Coping skills are strategies, tools, or talents that are used to manage difficult situations and/or feelings. Coping skills are split into two focus groups. These two groups are emotionally focused coping skills and problem-focused coping skills.

Emotionally focused coping skills are skills that are designed to address the emotional responses to negative incidents. Whereas problem-focused coping skills are skills utilized to help with processing problems.

Coping skills fall into six different categories and can be utilized to address emotional focused or problem-focused situations. Self-soothing, distraction, opposite-action, emotional awareness, mindfulness, and crisis plan are the types of coping skills groups that we will explore.

Self-soothing: These are coping skills that involve the five senses. These can include carrying an essential oil of your favorite scent, going outside to feel the warmth of the sun or the breeze on your face or in your hair. It could be keeping a small textured object handy and fiddling with it when experiencing a negative event. I believe that self-soothing coping skills are more effective in emotionally focused situations.

Distraction: These coping skills are ones that are designed to distract your mind from focussing on the stressing event. Some examples include: doing puzzles, counting steps, spelling words backward, or watching a good movie or show. I believe that this skill can help with both, emotionally focused and problem-focused situations. It is a technique to distract us so that we can regroup and process either with a fresh mind.

Opposite-action: This coping skills style deals with doing the opposite of what it is that you are experiencing. An example would be using affirmations to counter your internal dialog or looking at art or inspirational quotes. I believe that this type of coping skill is good for emotional focus situations.

Emotional awareness: These coping skills deal with identifying and processing your emotions. These skills include journaling, mood monitoring, making lists, or doing art activities. This type of coping skill could be useful for both emotional focus and problem-focused incidents. Writing things out or making lists can be very useful and helpful in coping with difficult situations.

Mindfulness: These coping skills involve centering, grounding and/or taking time to be in the present moment.
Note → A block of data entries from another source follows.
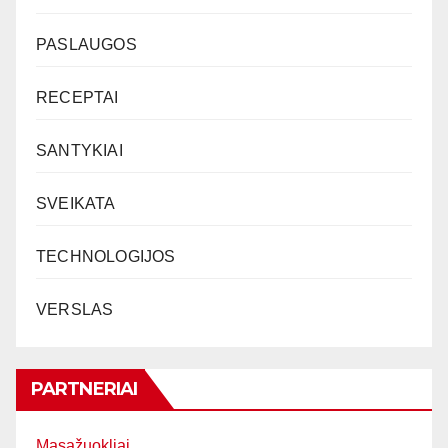
PASLAUGOS
RECEPTAI
SANTYKIAI
SVEIKATA
TECHNOLOGIJOS
VERSLAS
PARTNERIAI
Masažuokliai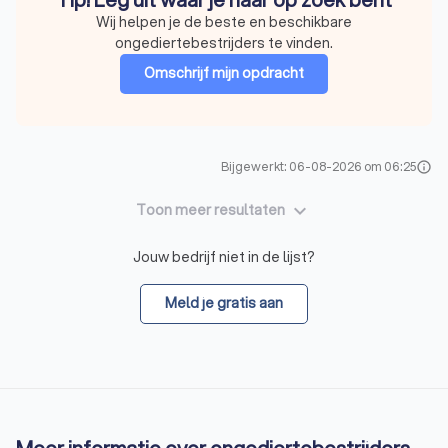
Wij helpen je de beste en beschikbare
ongediertebestrijders te vinden.
Omschrijf mijn opdracht
Bijgewerkt: 06-08-2026 om 06:25
info
keyboard_arrow_down
Toon meer resultaten
Jouw bedrijf niet in de lijst?
Meld je gratis aan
Some examples include yoga, meditation, or grounding exercises. These coping skills can be useful for both emotional focus and problem focus situations. This style of coping gives you the opportunity to put things into perspective.

Crisis plan: This involves having a detailed plan of action to take when emotions and/or problems become overwhelming. It involves having identified individuals to reach out to for assistance and where to go for help in emergency situations. This coping skill is used for extreme situations where one begins to have thoughts of hurting oneself or others.

So, let’s revisit the analogy of self-care being like a suit of armor. Coping skills would be like a shield. A shield designed to protect you from negative and overwhelming situations. The coping skills not only block the blows of negativity but offer you the ability to strike back.

As you can see, self-care and coping skills are different in nature but work perfectly together to help you become a warrior with managing your mental health.